Concert

Outbreak Fest 2024

Manchester, le 29 juin 2024
par Jeff, le 10 juillet 2024

Un petit crachin gris, des canettes vides de Chardonnay qui gisent sur la tablette du train, des abeilles collées partout sur les vitrines… C’est dans toute sa majestuosité que Manchester nous accueille en ce dernier weekend de juin pour la douzième édition de l’Outbreak Fest. 

Devenu le lieu de pèlerinage ultime pour tout•e hardcoreux•se en recherche d’expérience transformatrice, le festival profite de l'engouement autour de formations comme High Vis ou Turnstile pour attirer son lot de nouveaux disciples alléchés par une affiche qui, tout en conservant sa poigne hardcore, vient déborder sur celles de festivals plus généralistes - en témoignent les présences cette année de Soccer Mommy ou Mannequin Pussy. Ainsi, l’événement est désormais au punk et au hardcore ce que le Primavera Sound est à la musique indépendante (et la mauvaise gestion d'un bar) : une référence mondiale. 

Et pour nourrir une réputation, rien de tel que d’ancrer ses propres traditions. Il sera donc d’usage de se jeter sur l’avant-scène (spécialement montée à cet effet) afin d’y exhiber sa démo de two-step, de hurler son bout de lyrics dans le micro du chanteur ou d’ouvrir vaillamment la fosse afin que les plus téméraires puissent y gambader en toute liberté. Après la pinte de cidre et le fish & chips de rigueur, nous gagnons donc la B.E.C. Arena qui, loin d’être un fleuron de l’architecture locale (quatre plaques en tôle, un toit, un sol bétonné), remplira parfaitement sa mission au cours des deux prochains jours : contenir un nombre record de décibels sans craindre d’importuner les riverains. 

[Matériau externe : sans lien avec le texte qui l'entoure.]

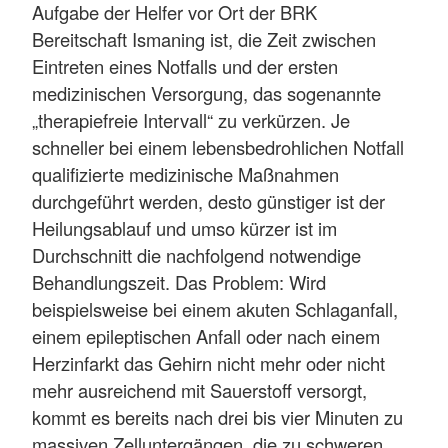
Aufgabe der Helfer vor Ort der BRK
Bereitschaft Ismaning ist, die Zeit zwischen
Eintreten eines Notfalls und der ersten
medizinischen Versorgung, das sogenannte
„therapiefreie Intervall“ zu verkürzen. Je
schneller bei einem lebensbedrohlichen Notfall
qualifizierte medizinische Maßnahmen
durchgeführt werden, desto günstiger ist der
Heilungsablauf und umso kürzer ist im
Durchschnitt die nachfolgend notwendige
Behandlungszeit. Das Problem: Wird
beispielsweise bei einem akuten Schlaganfall,
einem epileptischen Anfall oder nach einem
Herzinfarkt das Gehirn nicht mehr oder nicht
mehr ausreichend mit Sauerstoff versorgt,
kommt es bereits nach drei bis vier Minuten zu
massiven Zelluntergängen, die zu schweren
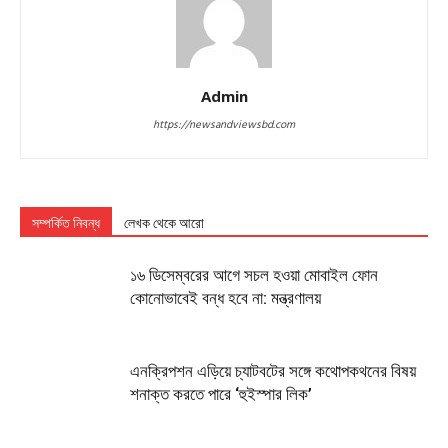
Admin
https://newsandviewsbd.com
সম্পর্কিত নিবন্ধ
লেখক থেকে আরো
১৬ ডিসেম্বরের আগে সচল হওয়া মোবাইল ফোন
কোনোভাবেই বন্ধ হবে না: মন্ত্রণালয়
এনক্রিপশন এড়িয়ে চ্যাটবটের সঙ্গে কথোপকথনের বিষয়
শনাক্ত করতে পারে ‘হুইস্পার লিক’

Pour accéder à cet entrepôt aussi laid que fonctionnel, il vous faudra tout de même débourser environ 180€ pour le pass de 2 jours. Si cela ne semble pas excessif compte tenu de l’ampleur du festival et de la qualité de l’affiche (nous y reviendrons), on ouvrira tout de même le portefeuille en serrant les mâchoires sachant que le pass de l’année dernière revenait à 150€ pour les 3 jours. Cette hausse significative du prix du billet s’explique entre autres par la nouveauté évidente de cette édition 2024 : une grande scène extérieure toisant les food trucks vegans dans le fond de la cour et complétant ainsi les deux scènes intérieures qui, l’une toutes lumières allumées et l’autre noyée dans les projections épileptiques, continuent à entretenir la proximité et le chaos indispensables à ce type de réjouissances. Pour avoir passé l’entièreté de notre précédent Outbreak dans un trou noir à palper nos tympans sifflant comme une vieille bouilloire, cette scène en plein air aligne une série d’avantages fort appréciables. 

 

Tout d’abord, on respire. Sous la pluie, certes, mais on privilégiera toujours l’oxygène au confort. Ensuite, un revêtement antidérapant qui évite les grands écarts malencontreux. Ceci dit, on ne donne pas cher de ton épiderme si tu négocies mal l’atterrissage de ton stage dive. Enfin, on ne peut que saluer une programmation intelligente qui a réservé cette scène principale aux noms calibrés pour la maîtriser. Qu’il s’agisse de Ceremony, Angel Du$t, Joyce Maynor ou Fiddlehead, les groupes envoyés au front nous ont tous démontré qu’ils bénéficiaient de la notoriété nécessaire pour mobiliser les foules, quelle que soit leur heure de passage. Le signal envoyé est limpide : le hardcore n’est plus une musique de niche..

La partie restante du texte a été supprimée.